(Document structure recognition data)
━━━━━━━━━━━━━━━━
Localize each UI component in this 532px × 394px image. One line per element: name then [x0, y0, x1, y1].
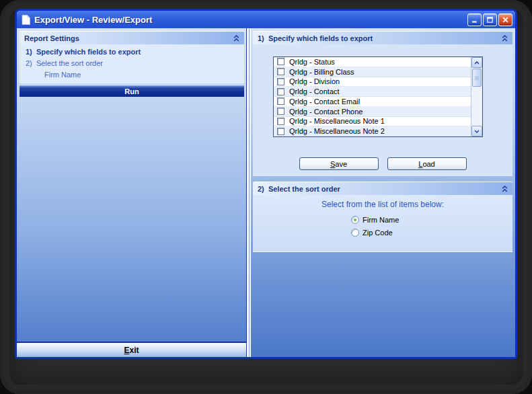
- sort-panel-header-label: 2) Select the sort order: [258, 185, 340, 193]
- scrollbar[interactable]: [471, 57, 482, 136]
- fields-panel-header-label: 1) Specify which fields to export: [258, 34, 373, 42]
- minimize-icon: [471, 17, 478, 23]
- panel-gap: [253, 176, 512, 182]
- step-item-2[interactable]: 2) Select the sort order: [20, 58, 244, 69]
- field-row[interactable]: Qrldg - Contact: [274, 87, 471, 97]
- field-checkbox[interactable]: [277, 97, 284, 105]
- close-button[interactable]: [498, 13, 512, 26]
- fields-panel: Qrldg - Status Qrldg - Billing Class Qrl…: [253, 44, 512, 176]
- scroll-up-button[interactable]: [471, 57, 482, 68]
- field-row[interactable]: Qrldg - Billing Class: [274, 67, 471, 77]
- field-row[interactable]: Qrldg - Status: [274, 57, 471, 67]
- field-label: Qrldg - Billing Class: [289, 68, 354, 76]
- field-row[interactable]: Qrldg - Division: [274, 77, 471, 87]
- collapse-chevron-icon: [502, 35, 508, 42]
- right-panel: 1) Specify which fields to export Qrldg: [251, 28, 515, 357]
- left-panel-background: [20, 97, 244, 342]
- fields-panel-header: 1) Specify which fields to export: [253, 31, 512, 44]
- radio-control[interactable]: [351, 229, 359, 237]
- field-label: Qrldg - Status: [289, 58, 335, 66]
- document-icon: [22, 15, 30, 25]
- load-button[interactable]: Load: [387, 157, 467, 170]
- steps-list: 1) Specify which fields to export 2) Sel…: [20, 44, 244, 83]
- field-label: Qrldg - Miscellaneous Note 2: [289, 127, 385, 135]
- right-panel-background: [253, 252, 512, 357]
- field-checkbox[interactable]: [277, 78, 284, 85]
- field-label: Qrldg - Miscellaneous Note 1: [289, 117, 385, 125]
- collapse-chevron-icon: [233, 35, 239, 42]
- report-settings-header: Report Settings: [20, 31, 244, 44]
- report-settings-panel: Report Settings 1) Specify which fields …: [17, 28, 246, 357]
- field-label: Qrldg - Contact Email: [289, 97, 360, 106]
- field-checkbox[interactable]: [277, 128, 284, 135]
- export-view-window: Export/View - Review/Export: [15, 9, 517, 359]
- scroll-down-button[interactable]: [471, 126, 482, 136]
- run-button[interactable]: Run: [20, 85, 244, 97]
- radio-option[interactable]: Firm Name: [351, 216, 512, 224]
- sort-options: Firm Name Zip Code: [351, 216, 512, 237]
- radio-control[interactable]: [351, 216, 359, 224]
- sort-panel: Select from the list of items below: Fir…: [253, 195, 512, 252]
- fields-listbox: Qrldg - Status Qrldg - Billing Class Qrl…: [273, 56, 483, 137]
- field-checkbox[interactable]: [277, 58, 284, 65]
- panel-divider: [246, 28, 251, 357]
- report-settings-header-label: Report Settings: [24, 34, 79, 42]
- window-title: Export/View - Review/Export: [34, 15, 152, 25]
- field-row[interactable]: Qrldg - Contact Email: [274, 97, 471, 107]
- field-row[interactable]: Qrldg - Miscellaneous Note 2: [274, 126, 471, 136]
- field-row[interactable]: Qrldg - Contact Phone: [274, 107, 471, 117]
- collapse-chevron-icon: [502, 186, 508, 192]
- scroll-up-icon: [474, 61, 480, 65]
- collapse-button[interactable]: [233, 35, 239, 42]
- maximize-button[interactable]: [483, 13, 497, 26]
- fields-collapse-button[interactable]: [502, 35, 508, 42]
- sort-panel-header: 2) Select the sort order: [253, 182, 512, 195]
- radio-option[interactable]: Zip Code: [351, 229, 512, 237]
- scroll-thumb[interactable]: [472, 69, 482, 87]
- exit-button[interactable]: Exit: [17, 344, 246, 357]
- field-checkbox[interactable]: [277, 108, 284, 115]
- radio-label: Zip Code: [363, 229, 393, 237]
- field-label: Qrldg - Division: [289, 77, 340, 85]
- field-label: Qrldg - Contact: [289, 87, 340, 95]
- close-icon: [502, 17, 508, 23]
- selected-sort-label: Firm Name: [20, 69, 244, 81]
- radio-label: Firm Name: [363, 216, 399, 224]
- maximize-icon: [487, 17, 493, 23]
- fields-list: Qrldg - Status Qrldg - Billing Class Qrl…: [274, 57, 471, 136]
- step-item-1[interactable]: 1) Specify which fields to export: [20, 46, 244, 58]
- field-checkbox[interactable]: [277, 118, 284, 125]
- minimize-button[interactable]: [467, 13, 482, 26]
- field-row[interactable]: Qrldg - Miscellaneous Note 1: [274, 117, 471, 127]
- field-label: Qrldg - Contact Phone: [289, 108, 363, 116]
- save-button[interactable]: Save: [299, 157, 379, 170]
- field-checkbox[interactable]: [277, 88, 284, 95]
- field-checkbox[interactable]: [277, 68, 284, 75]
- sort-prompt: Select from the list of items below:: [253, 200, 512, 209]
- scroll-down-icon: [474, 130, 480, 133]
- sort-collapse-button[interactable]: [502, 186, 508, 192]
- radio-dot: [354, 219, 356, 221]
- titlebar[interactable]: Export/View - Review/Export: [17, 11, 515, 28]
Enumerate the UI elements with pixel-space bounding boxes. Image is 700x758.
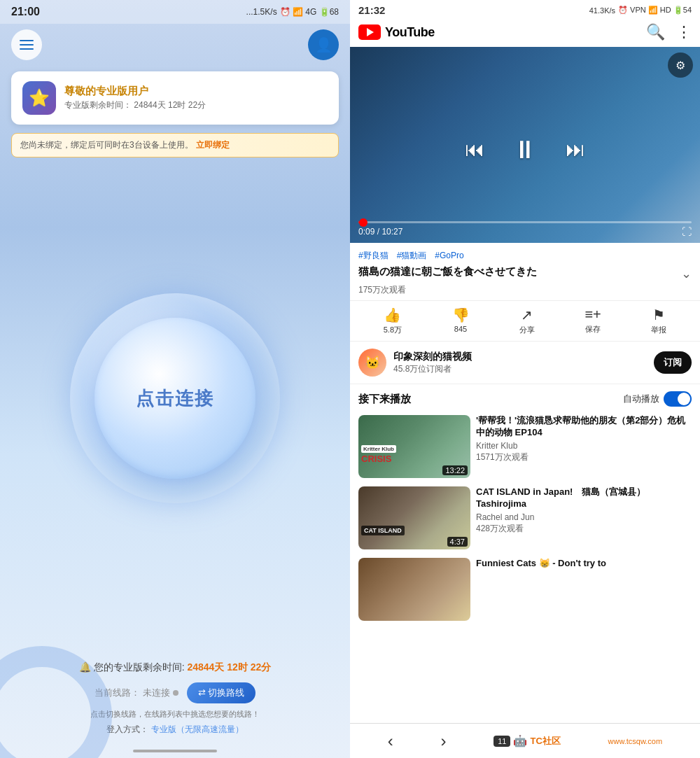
status-time-left: 21:00 <box>11 6 40 18</box>
up-next-header: 接下来播放 自动播放 <box>350 384 700 411</box>
share-icon: ↗ <box>521 307 533 323</box>
status-icons-text-right: ⏰ VPN 📶 HD 🔋54 <box>618 6 692 15</box>
forward-button[interactable]: › <box>441 731 447 751</box>
route-hint: 点击切换线路，在线路列表中挑选您想要的线路！ <box>11 709 339 720</box>
connect-area: 点击连接 <box>0 146 350 650</box>
like-button[interactable]: 👍 5.8万 <box>384 307 402 335</box>
video-views: 175万次观看 <box>358 284 692 296</box>
duration-2: 4:37 <box>447 537 468 547</box>
remaining-value: 24844天 12时 22分 <box>187 661 271 673</box>
next-button[interactable]: ⏭ <box>566 138 585 161</box>
back-button[interactable]: ‹ <box>388 731 393 751</box>
watermark-url: www.tcsqw.com <box>608 737 663 745</box>
report-button[interactable]: ⚑ 举报 <box>651 307 666 335</box>
save-button[interactable]: ≡+ 保存 <box>584 307 601 335</box>
youtube-logo: YouTube <box>358 24 435 40</box>
user-info: 尊敬的专业版用户 专业版剩余时间： 24844天 12时 22分 <box>64 85 328 111</box>
duration-1: 13:22 <box>442 465 468 475</box>
video-controls: ⏮ ⏸ ⏭ <box>350 128 700 171</box>
status-bar-right: 21:32 41.3K/s ⏰ VPN 📶 HD 🔋54 <box>350 0 700 20</box>
video-item-info-3: Funniest Cats 😸 - Don't try to <box>476 558 692 621</box>
route-status: 当前线路： 未连接 <box>94 687 178 699</box>
login-mode-value: 专业版（无限高速流量） <box>151 724 244 734</box>
video-top-controls: ⚙ <box>350 47 700 83</box>
video-item-views-1: 1571万次观看 <box>476 451 692 463</box>
remaining-time-row: 🔔 您的专业版剩余时间: 24844天 12时 22分 <box>11 661 339 674</box>
channel-subs: 45.8万位订阅者 <box>393 363 647 375</box>
connect-outer-ring[interactable]: 点击连接 <box>70 293 280 503</box>
bottom-info: 🔔 您的专业版剩余时间: 24844天 12时 22分 当前线路： 未连接 ⇄ … <box>0 650 350 744</box>
video-item-info-1: '帮帮我！'流浪猫恳求帮助他的朋友（第2部分）危机中的动物 EP104 Krit… <box>476 415 692 478</box>
youtube-header: YouTube 🔍 ⋮ <box>350 20 700 47</box>
youtube-header-icons: 🔍 ⋮ <box>646 23 692 41</box>
notification-badge: 11 <box>493 736 510 747</box>
avatar-icon-symbol: 👤 <box>315 36 332 53</box>
avatar-button[interactable]: 👤 <box>308 29 339 60</box>
youtube-play-triangle <box>367 28 374 36</box>
switch-route-button[interactable]: ⇄ 切换路线 <box>187 682 256 703</box>
menu-button[interactable] <box>11 29 42 60</box>
search-icon[interactable]: 🔍 <box>646 23 665 41</box>
like-count: 5.8万 <box>384 325 402 335</box>
video-item-channel-2: Rachel and Jun <box>476 512 692 522</box>
notification-badge-area: 11 🤖 TC社区 <box>493 734 561 748</box>
video-tags[interactable]: #野良猫 #猫動画 #GoPro <box>358 250 692 262</box>
menu-line-3 <box>20 48 34 50</box>
menu-line-2 <box>20 44 34 45</box>
status-dot <box>173 690 178 696</box>
fullscreen-button[interactable]: ⛶ <box>682 226 692 237</box>
video-thumbnail-2: CAT ISLAND 4:37 <box>358 486 470 549</box>
dislike-button[interactable]: 👎 845 <box>452 307 470 335</box>
list-item[interactable]: CAT ISLAND 4:37 CAT ISLAND in Japan! 猫島（… <box>350 482 700 554</box>
watermark-tc: TC社区 <box>530 735 560 748</box>
status-icons-left: ...1.5K/s ⏰ 📶 4G 🔋68 <box>246 7 339 17</box>
channel-row: 🐱 印象深刻的猫视频 45.8万位订阅者 订阅 <box>350 342 700 384</box>
current-time: 0:09 / 10:27 <box>358 227 402 237</box>
channel-info: 印象深刻的猫视频 45.8万位订阅者 <box>393 351 647 375</box>
progress-fill <box>358 221 363 223</box>
bell-icon: 🔔 <box>79 661 91 673</box>
video-progress-area: 0:09 / 10:27 ⛶ <box>350 216 700 243</box>
video-thumbnail-1: Kritter Klub CRISIS 13:22 <box>358 415 470 478</box>
channel-avatar[interactable]: 🐱 <box>358 349 386 377</box>
user-time-value: 24844天 12时 22分 <box>134 100 206 110</box>
video-player[interactable]: ⚙ ⏮ ⏸ ⏭ 0:09 / 10:27 <box>350 47 700 243</box>
user-time-label: 专业版剩余时间： <box>64 100 132 110</box>
user-time: 专业版剩余时间： 24844天 12时 22分 <box>64 99 328 111</box>
report-label: 举报 <box>651 325 666 335</box>
list-item[interactable]: Funniest Cats 😸 - Don't try to <box>350 554 700 625</box>
channel-name[interactable]: 印象深刻的猫视频 <box>393 351 647 363</box>
settings-icon[interactable]: ⚙ <box>668 52 693 78</box>
video-item-views-2: 428万次观看 <box>476 523 692 535</box>
save-label: 保存 <box>585 324 601 335</box>
progress-bar[interactable] <box>358 221 692 223</box>
video-item-title-3: Funniest Cats 😸 - Don't try to <box>476 558 692 570</box>
total-time-value: 10:27 <box>382 227 402 237</box>
thumb-bg-funniest <box>358 558 470 621</box>
autoplay-toggle[interactable] <box>664 391 692 407</box>
more-options-icon[interactable]: ⋮ <box>676 23 692 41</box>
bottom-nav-indicator <box>133 750 217 752</box>
kritter-badge: Kritter Klub <box>361 445 396 453</box>
route-row: 当前线路： 未连接 ⇄ 切换路线 <box>11 682 339 703</box>
action-bar: 👍 5.8万 👎 845 ↗ 分享 ≡+ 保存 ⚑ 举报 <box>350 301 700 342</box>
current-time-value: 0:09 <box>358 227 374 237</box>
pause-button[interactable]: ⏸ <box>512 135 538 164</box>
up-next-title: 接下来播放 <box>358 393 411 406</box>
video-info: #野良猫 #猫動画 #GoPro 猫島の猫達に朝ご飯を食べさせてきた ⌄ 175… <box>350 243 700 301</box>
subscribe-button[interactable]: 订阅 <box>654 351 692 374</box>
prev-button[interactable]: ⏮ <box>465 138 484 161</box>
list-item[interactable]: Kritter Klub CRISIS 13:22 '帮帮我！'流浪猫恳求帮助他… <box>350 411 700 482</box>
user-badge-icon: ⭐ <box>22 81 56 115</box>
status-icons-text-left: ⏰ 📶 4G 🔋68 <box>280 7 339 17</box>
network-speed-right: 41.3K/s <box>589 6 615 15</box>
share-button[interactable]: ↗ 分享 <box>519 307 535 335</box>
connect-button[interactable]: 点击连接 <box>94 318 255 479</box>
status-icons-right: 41.3K/s ⏰ VPN 📶 HD 🔋54 <box>589 6 692 15</box>
video-title: 猫島の猫達に朝ご飯を食べさせてきた <box>358 265 676 279</box>
thumb-bg-crisis: Kritter Klub CRISIS 13:22 <box>358 415 470 478</box>
youtube-logo-text: YouTube <box>385 25 435 40</box>
progress-time-row: 0:09 / 10:27 ⛶ <box>358 226 692 237</box>
expand-icon[interactable]: ⌄ <box>681 266 692 281</box>
login-mode: 登入方式： 专业版（无限高速流量） <box>11 724 339 736</box>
━━━━━━━━━━━━━━━━
→ **AIM OF THE EXERCISE**: A single integer is the expected output: the number of lines in the data that include the word "您的专业版剩余时间".

→ **WRITTEN ANSWER**: 2